Zhao strolled over to the Mercedes. Braced his arm against the passenger doorframe, peered inside. “You too, Caillou. Let’s go, bud.”
Grenville sat motionless in the driver’s seat, staring at him like a wary animal.
“You wanna come along, Grenville, these are the breaks,” said Caren, as Betancourt snapped bracers onto her wrists. When the younger mage still didn’t move a muscle—“What’s-a-matter, Daddy’s Boy? You go into system shutdown?”
“Yeah, Daddy’s Boy, what’s-a-matter?” Zhao made an exaggerated sad face. “Don’t you trust dear old Uncle Vernon?”
“Watch it, fuckstick,” said Caren. “I get to call him ‘Daddy’s Boy.’ You don’t.”
“Ooh, Mama Bear angy!” giggled Zhao, with a clap of his big puppy-paw hands.
“Back off, Vernon. Jesus.” Betancourt shooed Zhao away from the Mercedes, ducked to look inside. “Don’t worry about him. He’s just a jackass. You don’t make trouble for us, we won’t make trouble for you, okay? But nobody gets an audience with Mr. Dreyfus-Meillassoux without obeying the rules.”
After several seconds of silence, Caren heard Grenville’s voice, monotone as always—“Let me park my car”—and moments later he joined her—didn’t set the car alarm this time, she registered—his porcelain-doll face somehow even more expressionless a mask than usual. She noticed his hands trembling ever so slightly as he disabled the tracking on his phone and handed it over to Betancourt, offered his wrists for bracers.
“Verny drive the pretty car again?” Zhao asked Betancourt, clasping his hands and batting his eyelashes at his colleague.

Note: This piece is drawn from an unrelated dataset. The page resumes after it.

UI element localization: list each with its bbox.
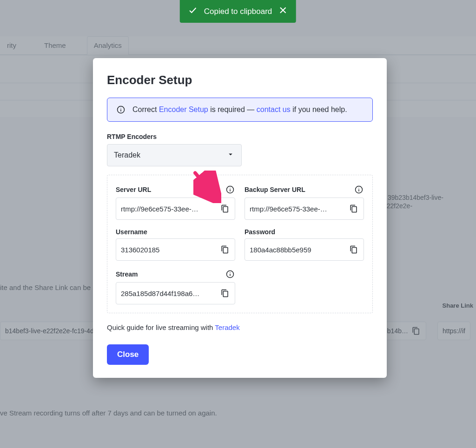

“No, Jesus. Never.” Betancourt shoved a hand in Zhao’s trousers pocket, yanked out his car keys. “Look, you hit a fucking bird, for Chrissakes. Clipped its fucking wing or something. Poor lil’ bastard’s back there hopping around with a fucked-up fucking wing.” He jerked his head in the direction of a pigeon that was hobbling around several yards behind them, dragging a broken wing.
“Oopsie,” said Zhao. “Guess I better fix that.” He glanced back at the bird, fluttered the fingers of his left hand dramatically in the air, then brought them together in a snap.
The pigeon collapsed to the pavement in a mangled heap.
The small feathered mass twitched once…twice…before going deathly still, a pool of dark blood spreading rapidly beneath it.
After a silence—
“Maleficer,” whispered Grenville, aiming a laser-stare at Zhao.
“Whatcha gonna do? Call the Hounds?” Zhao grinned.
“Fucking Christ, Vernon. Stop showing off.” Betancourt produced a pair of black scarves from his coat pocket.
For once, Zhao’s expression lacked any trace of humor. “Just figured our guests oughtta know up front what happens if they step one eensy pinky toenail-sliver out of line.” He looked Caren and Grenville each in the eyes—a dark, smoldering stare—then once more broke into his Howdy Doody grin. It was the last thing Caren saw before the blindfold covered her eyes.